Outdoor living skills, such as learning how to make traps, are an integral part of the wilderness therapy experience at True North. Our students learn how to make two types of traps, the Paiute Deadfall and the Figure Four. They make a total of four traps and learn how to set them up with flat rocks they find near their campsites. Each trap comes with its own unique set of mechanical challenges, from harvesting trees and selecting straight, uniform pieces of wood, to using tools to shape those pieces of wood so they fit together like a puzzle. The functional purpose of making traps often feels less clear than some of the other outdoor living tasks our students engage in, such as making fire to cook dinner or learning to tie knots that hold up a sleep shelter. We don’t bait traps either, so we aren’t relying on them for food (as was their function in early American history). The purpose of making traps may be less obvious, yet, from an experiential learning standpoint, it has enormous value.

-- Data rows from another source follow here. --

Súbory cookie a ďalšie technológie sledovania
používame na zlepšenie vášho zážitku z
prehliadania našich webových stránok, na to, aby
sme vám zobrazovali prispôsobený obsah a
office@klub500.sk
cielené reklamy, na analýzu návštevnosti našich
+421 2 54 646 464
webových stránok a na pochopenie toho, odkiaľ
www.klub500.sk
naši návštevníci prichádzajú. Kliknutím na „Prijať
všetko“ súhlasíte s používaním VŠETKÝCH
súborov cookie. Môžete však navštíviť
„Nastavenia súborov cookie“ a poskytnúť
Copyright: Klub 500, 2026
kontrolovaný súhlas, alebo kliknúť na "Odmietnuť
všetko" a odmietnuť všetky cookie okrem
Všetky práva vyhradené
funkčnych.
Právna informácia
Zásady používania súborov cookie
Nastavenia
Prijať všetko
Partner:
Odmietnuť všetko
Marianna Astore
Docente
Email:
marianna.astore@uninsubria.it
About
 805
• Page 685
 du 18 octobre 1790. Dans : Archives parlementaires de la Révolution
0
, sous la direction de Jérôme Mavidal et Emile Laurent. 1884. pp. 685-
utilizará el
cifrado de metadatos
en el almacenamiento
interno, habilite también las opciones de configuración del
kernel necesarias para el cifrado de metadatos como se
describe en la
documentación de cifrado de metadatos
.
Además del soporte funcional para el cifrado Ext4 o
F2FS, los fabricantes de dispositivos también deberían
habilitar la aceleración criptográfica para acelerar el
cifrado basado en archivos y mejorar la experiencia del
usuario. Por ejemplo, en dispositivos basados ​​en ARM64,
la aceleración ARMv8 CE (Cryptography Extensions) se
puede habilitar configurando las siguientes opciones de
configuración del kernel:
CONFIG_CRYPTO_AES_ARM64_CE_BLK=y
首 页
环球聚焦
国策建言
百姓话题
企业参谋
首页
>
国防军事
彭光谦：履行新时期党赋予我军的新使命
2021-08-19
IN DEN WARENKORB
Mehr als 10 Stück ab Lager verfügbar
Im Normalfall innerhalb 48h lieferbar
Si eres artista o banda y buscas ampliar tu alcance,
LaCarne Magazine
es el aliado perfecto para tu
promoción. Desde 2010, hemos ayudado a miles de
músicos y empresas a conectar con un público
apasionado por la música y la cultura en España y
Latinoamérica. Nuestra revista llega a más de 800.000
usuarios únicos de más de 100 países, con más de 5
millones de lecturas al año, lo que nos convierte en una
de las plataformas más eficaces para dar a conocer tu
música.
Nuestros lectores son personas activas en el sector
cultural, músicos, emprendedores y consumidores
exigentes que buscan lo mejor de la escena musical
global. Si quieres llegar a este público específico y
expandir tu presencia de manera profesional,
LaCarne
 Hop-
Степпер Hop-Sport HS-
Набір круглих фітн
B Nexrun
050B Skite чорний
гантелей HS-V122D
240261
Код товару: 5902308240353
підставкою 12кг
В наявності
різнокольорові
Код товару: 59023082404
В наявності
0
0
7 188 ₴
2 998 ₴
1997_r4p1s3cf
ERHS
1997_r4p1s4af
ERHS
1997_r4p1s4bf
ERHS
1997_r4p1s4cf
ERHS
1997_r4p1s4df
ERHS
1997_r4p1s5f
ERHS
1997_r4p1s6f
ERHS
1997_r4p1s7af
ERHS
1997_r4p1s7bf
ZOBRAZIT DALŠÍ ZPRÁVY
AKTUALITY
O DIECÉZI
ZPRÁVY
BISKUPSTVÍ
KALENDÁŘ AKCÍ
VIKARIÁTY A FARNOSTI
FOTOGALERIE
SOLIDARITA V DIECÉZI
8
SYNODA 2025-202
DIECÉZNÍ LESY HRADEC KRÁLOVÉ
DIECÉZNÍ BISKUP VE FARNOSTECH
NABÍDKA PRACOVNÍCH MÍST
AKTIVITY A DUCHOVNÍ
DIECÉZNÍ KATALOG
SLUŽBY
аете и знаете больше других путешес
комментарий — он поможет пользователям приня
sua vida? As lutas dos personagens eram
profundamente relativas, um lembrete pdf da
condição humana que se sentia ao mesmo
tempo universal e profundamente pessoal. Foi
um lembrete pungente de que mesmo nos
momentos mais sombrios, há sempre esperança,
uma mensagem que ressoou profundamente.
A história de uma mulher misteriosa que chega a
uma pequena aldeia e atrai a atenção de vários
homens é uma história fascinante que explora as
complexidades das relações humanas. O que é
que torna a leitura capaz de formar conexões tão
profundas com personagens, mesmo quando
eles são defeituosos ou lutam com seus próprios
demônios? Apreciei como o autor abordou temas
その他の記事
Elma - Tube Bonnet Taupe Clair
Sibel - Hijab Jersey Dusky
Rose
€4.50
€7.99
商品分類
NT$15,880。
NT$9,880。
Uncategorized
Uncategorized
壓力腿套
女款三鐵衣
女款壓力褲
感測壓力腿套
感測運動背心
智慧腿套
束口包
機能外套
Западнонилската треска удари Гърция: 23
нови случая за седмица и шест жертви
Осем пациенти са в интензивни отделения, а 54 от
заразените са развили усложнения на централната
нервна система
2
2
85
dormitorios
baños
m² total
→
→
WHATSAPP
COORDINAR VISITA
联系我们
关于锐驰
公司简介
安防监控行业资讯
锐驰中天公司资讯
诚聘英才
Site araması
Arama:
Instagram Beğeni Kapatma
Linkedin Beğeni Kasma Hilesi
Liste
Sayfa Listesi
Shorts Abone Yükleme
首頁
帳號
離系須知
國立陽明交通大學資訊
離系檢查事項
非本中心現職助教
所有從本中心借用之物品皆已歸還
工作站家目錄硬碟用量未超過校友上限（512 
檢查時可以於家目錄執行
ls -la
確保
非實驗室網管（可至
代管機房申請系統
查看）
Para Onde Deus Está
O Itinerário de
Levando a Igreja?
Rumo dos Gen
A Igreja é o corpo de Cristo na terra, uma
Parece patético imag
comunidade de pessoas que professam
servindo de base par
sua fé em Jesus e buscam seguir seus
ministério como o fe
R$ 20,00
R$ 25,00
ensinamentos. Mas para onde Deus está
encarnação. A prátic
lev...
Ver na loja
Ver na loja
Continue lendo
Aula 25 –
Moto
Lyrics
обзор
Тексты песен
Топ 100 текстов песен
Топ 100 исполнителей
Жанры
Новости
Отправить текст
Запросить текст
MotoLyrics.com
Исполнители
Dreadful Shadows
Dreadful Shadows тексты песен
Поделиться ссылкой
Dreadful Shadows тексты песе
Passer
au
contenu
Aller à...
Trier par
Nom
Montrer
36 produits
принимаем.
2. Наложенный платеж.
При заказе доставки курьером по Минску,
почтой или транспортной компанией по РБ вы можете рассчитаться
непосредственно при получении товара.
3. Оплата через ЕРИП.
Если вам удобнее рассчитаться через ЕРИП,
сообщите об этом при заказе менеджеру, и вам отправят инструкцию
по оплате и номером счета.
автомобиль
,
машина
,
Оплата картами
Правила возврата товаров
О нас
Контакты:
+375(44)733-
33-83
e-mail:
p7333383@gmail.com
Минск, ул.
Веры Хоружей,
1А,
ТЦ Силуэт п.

True North students make traps during the second phase of the program. This is the same point at which they create an individualized personal development goal. Just as each student’s goal is unique to their personal values and challenges, so is their experience building traps. This experience might mean learning how to ask for help, facing a fear of failure, exploring strategies for managing personal expectations, or developing skills for personal motivation. Our clinical team regularly discusses the experience of making traps with our students. We focus on the process rather than the outcome. Our aim is to help students build an understanding of what it took to get to the finish line. When they succeed we say, “great, what did you learn?” When they fail we say, “great, what did you learn?”
The purpose of traps is that they are an experience, a process, and a tool. By building traps our students learn about themselves. They may recognize just how often they compare themselves to others, are more capable than they give themselves credit for, or act carelessly, resulting in more work in the long run. For every student the process looks different, however, the end result is always the same – four well-made, completed traps and an experience of personal understanding and growth.